She Kicks High

Dead_or_Alive_Dimensions_cover

I had written the fighting game genre off as something that I’d used to enjoy but no longer could.

Honestly, most of that is just because the games that I grew up with have gotten to be hopelessly complex. Looking at the move lists for characters in a modern Street Fighter, for example, leaves me boggled that there are actually people who learn these things.

In an effort to recapture some of what I’d felt I’d lost, I bought Skullgirls a couple of years ago. I’d heard good things about its tutorial mode, and I can report that the tutorial is in truth very approachable, but also very dry. For a second strike, the character designs left me unable to get into the game proper and trying to apply what I’d learned in another game (MvC2, if you’re curious) left me pummeled into the group by CPU fighters on the easiest difficulty level. That was three strikes and done for me.

Now, I did buy Soul Calibur 4 when it came out, which I was able to enjoy even as a scrub mashing random buttons, and had great fun playing around with its custom character modes and Mine Yoshizaki-designed fighter… but, well, I’m not a teenager with friends to come over and waste afternoons beating each other up anymore, so I never felt like I was getting any better and it kind of felt like a waste after a while. I figured I was just done.
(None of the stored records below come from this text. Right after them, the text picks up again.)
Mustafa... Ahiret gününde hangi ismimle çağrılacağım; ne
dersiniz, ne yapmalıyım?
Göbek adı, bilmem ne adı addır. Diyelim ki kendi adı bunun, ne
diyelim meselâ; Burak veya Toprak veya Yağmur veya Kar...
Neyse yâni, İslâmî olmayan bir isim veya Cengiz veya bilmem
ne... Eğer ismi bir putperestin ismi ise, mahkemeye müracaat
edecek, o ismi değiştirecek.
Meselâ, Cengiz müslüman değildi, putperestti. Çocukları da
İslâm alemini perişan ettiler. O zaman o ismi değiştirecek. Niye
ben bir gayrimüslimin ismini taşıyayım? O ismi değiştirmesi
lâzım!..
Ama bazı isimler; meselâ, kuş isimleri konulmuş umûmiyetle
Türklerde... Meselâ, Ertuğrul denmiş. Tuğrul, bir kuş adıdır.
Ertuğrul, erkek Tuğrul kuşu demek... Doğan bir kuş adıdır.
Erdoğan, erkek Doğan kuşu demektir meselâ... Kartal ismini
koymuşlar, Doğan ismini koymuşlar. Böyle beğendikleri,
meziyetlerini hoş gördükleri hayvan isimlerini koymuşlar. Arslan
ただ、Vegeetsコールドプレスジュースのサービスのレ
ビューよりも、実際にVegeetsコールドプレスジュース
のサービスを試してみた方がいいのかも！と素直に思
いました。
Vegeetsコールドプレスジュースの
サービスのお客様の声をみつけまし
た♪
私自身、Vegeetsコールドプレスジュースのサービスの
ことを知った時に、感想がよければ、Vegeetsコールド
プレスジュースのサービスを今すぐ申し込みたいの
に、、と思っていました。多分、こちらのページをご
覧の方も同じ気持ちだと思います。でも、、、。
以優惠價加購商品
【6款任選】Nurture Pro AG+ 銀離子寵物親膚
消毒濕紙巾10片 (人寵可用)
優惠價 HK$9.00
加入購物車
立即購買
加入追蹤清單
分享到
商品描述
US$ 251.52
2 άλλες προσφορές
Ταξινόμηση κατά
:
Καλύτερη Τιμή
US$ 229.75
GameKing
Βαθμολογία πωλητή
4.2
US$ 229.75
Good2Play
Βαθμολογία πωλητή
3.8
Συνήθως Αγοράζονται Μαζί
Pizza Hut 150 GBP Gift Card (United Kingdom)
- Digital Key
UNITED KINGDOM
Then I bought a 3DS, mostly for Kingdom Hearts, and figured I needed at least a couple of other games for it, so I bought Dead or Alive Dimensions, partially because I really enjoyed DoA2 back in the Dreamcast days but mostly because I am a boy-type person and let’s not even try to pretend that there isn’t a certain appeal to the concept of DoA in 3D.

In truth, the limited viewing angle of the 3D effect on the 3DS does not lend itself well to a fighting game where you are frantically mashing buttons, but I will give them an E-cup for Effort.

I’m going to hell for that. Also I think I’ve used that gag before, and it doesn’t even really apply because the famous DoA bounce was turned to almost zero when they ported it to a Nintendo system. I have shame.

Anyway, setting any further entendres aside, I had left DoA:Dimensions on the shelf until just a couple of days ago, when I figured that I’d been enjoying Titanfall a lot and that it might be worth trying another genre that had fallen outside of my comfort zone.

It turns out that, in addition to versus and arcade modes, DoA:D features a “Chronicle” mode, which both serves as a tutorial and takes you through the story of the first four games, and it turns out they actually DO have a plot behind them that has been carried forward from installment to installment since the first installment in 1996.

Not exactly the deepest of stories, mind you, but it’s a fighting game and they’re not exactly games you go to looking for narrative.

It was enough to keep me going through the chronicle mode, which in turn meant that I stuck with the tutorial, which turned out to be a very hand-holdy sort of affair that devotes a lot of time to explaining the different sorts of attacks and guards and throws and which take precedence in the event of a tie and often freezes the action mid-fight to force you to input moves.

It was exactly what I’d needed, and I came out of the thing feeling like I might actually be able to enjoy a fighting game for the first time in a very long while.

So anyway, kudos are seriously due to Koei Tecmo for taking a game that probably would have sold just fine if they’d done the bare minimum and going the extra mile to make it so dang approachable.